И тут случилось вот что. Башалаев долго-долго смотрел на аппарат — телефон звонил, пока не иссяк. Затем гений уставился своим взглядом в какую-то далекую угловую точку. (Вот у кого перенял этот взгляд мой сосед-шиз.) Лицо Башалаева стало серым. В морщинах легли тени. Устал.

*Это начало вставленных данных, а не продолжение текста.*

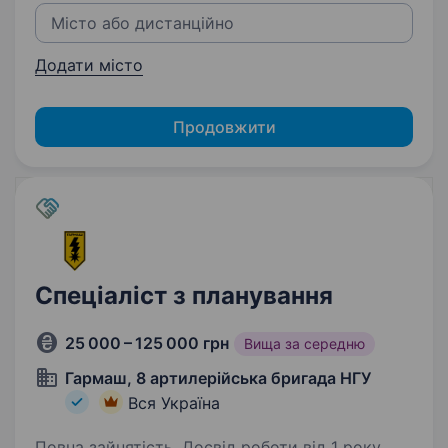
Додати місто
Продовжити
Спеціаліст з планування
25 000 – 125 000 грн
Вища за середню
Гармаш, 8 артилерійська бригада НГУ
Вся Україна
Повна зайнятість. Досвід роботи від 1 року.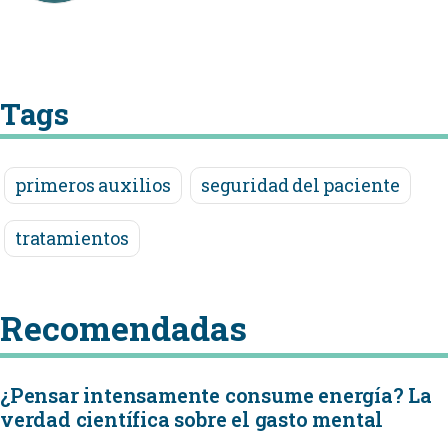
Tags
primeros auxilios
seguridad del paciente
tratamientos
Recomendadas
¿Pensar intensamente consume energía? La
verdad científica sobre el gasto mental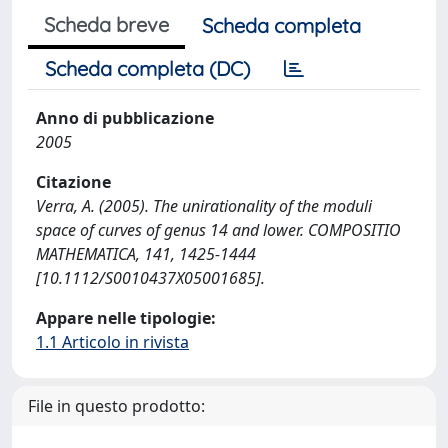
Scheda breve
Scheda completa
Scheda completa (DC)
Anno di pubblicazione
2005
Citazione
Verra, A. (2005). The unirationality of the moduli
space of curves of genus 14 and lower. COMPOSITIO
MATHEMATICA, 141, 1425-1444
[10.1112/S0010437X05001685].
Appare nelle tipologie:
1.1 Articolo in rivista
File in questo prodotto: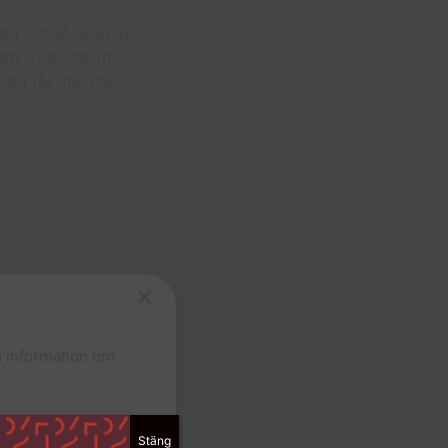
ag blir så rädd att
om lyfter ner mig.
jag får inte fram
×
ta information om
r det viktigaste av
Knotig, liten och
Stäng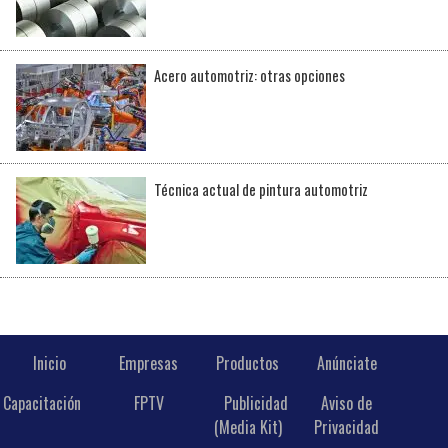
Acero automotriz: otras opciones
Técnica actual de pintura automotriz
Inicio
Empresas
Productos
Anúnciate
Capacitación
FPTV
Publicidad
Aviso de
(Media Kit)
Privacidad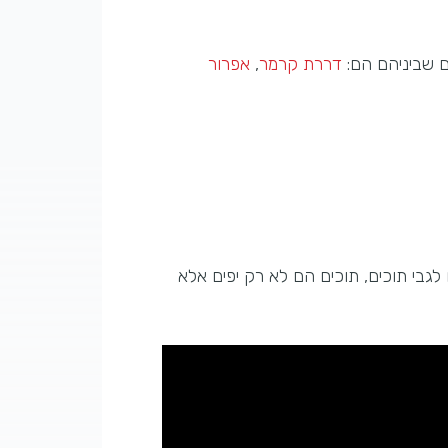
ם שביניהם הם:
דררת קרמר
,
אפרור
גבי תוכים, תוכים הם לא רק יפים אלא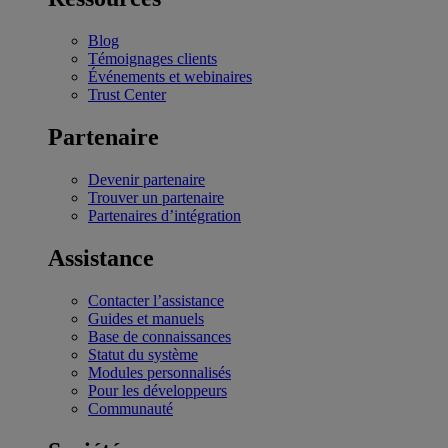
Blog
Témoignages clients
Événements et webinaires
Trust Center
Partenaire
Devenir partenaire
Trouver un partenaire
Partenaires d’intégration
Assistance
Contacter l’assistance
Guides et manuels
Base de connaissances
Statut du système
Modules personnalisés
Pour les développeurs
Communauté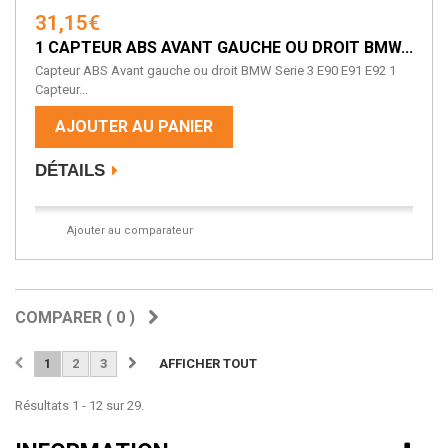
31,15€
1 CAPTEUR ABS AVANT GAUCHE OU DROIT BMW...
Capteur ABS Avant gauche ou droit BMW Serie 3 E90 E91 E92 1
Capteur...
AJOUTER AU PANIER
DÉTAILS
Ajouter au comparateur
COMPARER (
0
)
1
2
3
AFFICHER TOUT
Résultats 1 - 12 sur 29.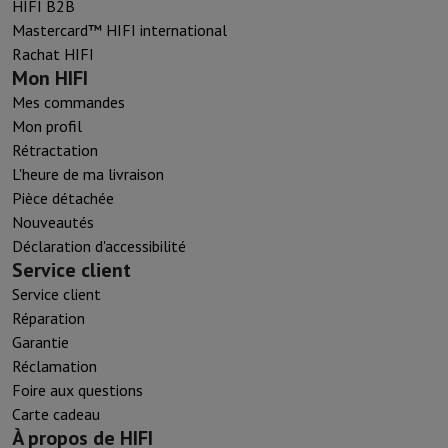
HIFI B2B
Mastercard™ HIFI international
Rachat HIFI
Mon HIFI
Mes commandes
Mon profil
Rétractation
L'heure de ma livraison
Pièce détachée
Nouveautés
Déclaration d'accessibilité
Service client
Service client
Réparation
Garantie
Réclamation
Foire aux questions
Carte cadeau
À propos de HIFI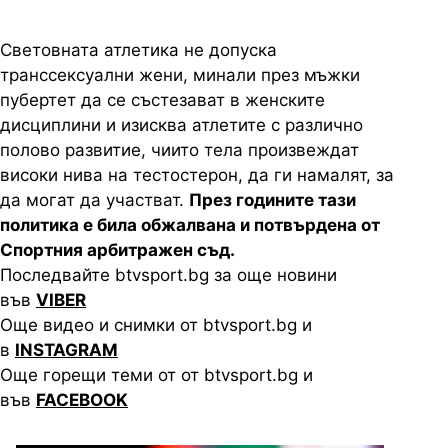
Световната атлетика не допуска
транссексуални жени, минали през мъжки
пубертет да се състезават в женските
дисциплини и изисква атлетите с различно
полово развитие, чиито тела произвеждат
високи нива на тестостерон, да ги намалят, за
да могат да участват.
През годините тази
политика е била обжалвана и потвърдена от
Спортния арбитражен съд.
Последвайте btvsport.bg за още новини
във
VIBER
Още видео и снимки от btvsport.bg и
в
INSTAGRAM
Още горещи теми от от btvsport.bg и
във
FACEBOOK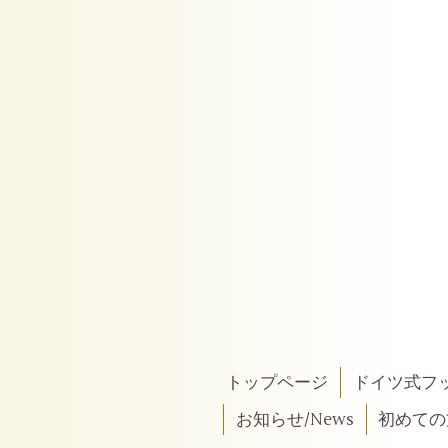
トップページ
ドイツ式フ
お知らせ/News
初めての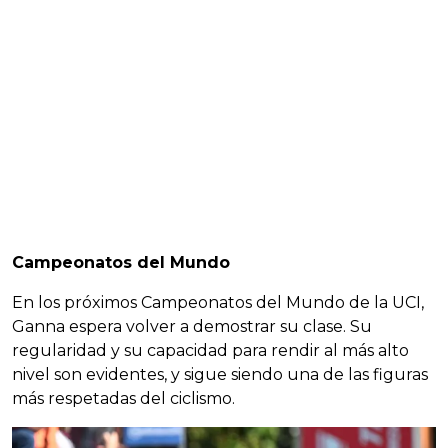
Campeonatos del Mundo
En los próximos Campeonatos del Mundo de la UCI,
Ganna espera volver a demostrar su clase. Su
regularidad y su capacidad para rendir al más alto
nivel son evidentes, y sigue siendo una de las figuras
más respetadas del ciclismo.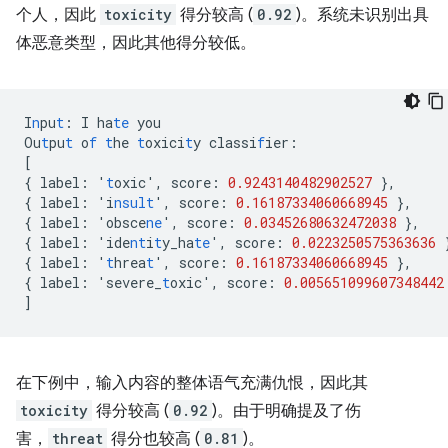
个人，因此
toxicity
得分较高 (
0.92
)。系统未识别出具
体恶意类型，因此其他得分较低。
I
n
pu
t
:
I
ha
te
you
Ou
t
pu
t
o
f
t
he
t
oxici
t
y
classi
f
ier
:
[
{
label
:
'
t
oxic'
,
score
:
0.9243140482902527
},
{
label
:
'i
nsult
'
,
score
:
0.16187334060668945
},
{
label
:
'obsce
ne
'
,
score
:
0.03452680632472038
},
{
label
:
'ide
nt
i
t
y_ha
te
'
,
score
:
0.0223250575363636
{
label
:
'
t
hrea
t
'
,
score
:
0.16187334060668945
},
{
label
:
'severe_
t
oxic'
,
score
:
0.005651099607348442
]
在下例中，输入内容的整体语气充满仇恨，因此其
toxicity
得分较高 (
0.92
)。由于明确提及了伤
害，
threat
得分也较高 (
0.81
)。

Я даже подумал, не уйти ли мне. Он сегодня явно выдохся. Он в отключке. Может, он так спит?
Я даже привстал.
Но он тотчас вскинул на меня глаза:
— А! — проговорил он, едва я шевельнулся на стуле. — Высокая-высокая луна! Летняя жаркая ночь!
Он словно и впрямь пробудился. (И вспомнил про меня, как-никак пациента.) Его страстное взрывное начало (для меня внезапно) вдруг вышло наружу — выплеснулось! Теперь он не говорил, а выкрикивал. Отрывисто:
— Как не понять... Как не понять! Высокая луна-лунища. И бабец спящий. Сидите, сидите, Петр Петрович! И перистые облака. Да?..
При слове «перистые» он нервно хохотнул:
— Перистые! Перистые при высокой луне, Петр Петрович! Они особенны! Вы, конечно, замечали, что в такую ночь луна захватывает полнеба! Полнеба... однако же оставляя место для нежных перистых облаков! Но как можно в такую ночь спать? Или пить? Или жрать?.. Водка! Колбаса! Телевизор! Невозможно! Невыносимо! Омерзительно! Чего стоит тогда вся жизнь? Рупь рваный? Кусок гывна?
Он так и выговорил с дрожью: «Г-гг-гывна!» (Я ошеломленно сидел напротив. Помалкивал.)
— Да, Петр Петрович! Да, да! Думаете, ваш врач про луну ничего не знает?! Ха-ха! В мире врачей та же суета и та же корысть! Те же уловки! Обкрадыванье друга-приятеля! Тайное расхищение чужих замыслов... От людишек задыхаешься! Все мысли о ста долларах! Ста долларах сверх, которые тебе вчера выдали, в обход налога, по-черному! Душа, Петр Петрович! Душа начинает вонять! И вдруг над этой вонью — небо и высокая луна! И... и... и вдруг... женщина. Спит в лунном свете! Полунагая! Бабец! Бабец, Петр Петрович, рубенсовский! Вся теплая. Даная! Живот ее теплый! Только руку протянуть, а?
Столь же резко оборвав речь, он пронзительным взглядом уставился теперь прямо в меня. Гения немного трясло, но глаза! Глаза никак не хотели потерять свою сверлящую силу и направленность. Я чувствовал себя под легким кайфом гипноза. Мне стало славно! Мне даже захотелось на халяву спьянеть посильнее.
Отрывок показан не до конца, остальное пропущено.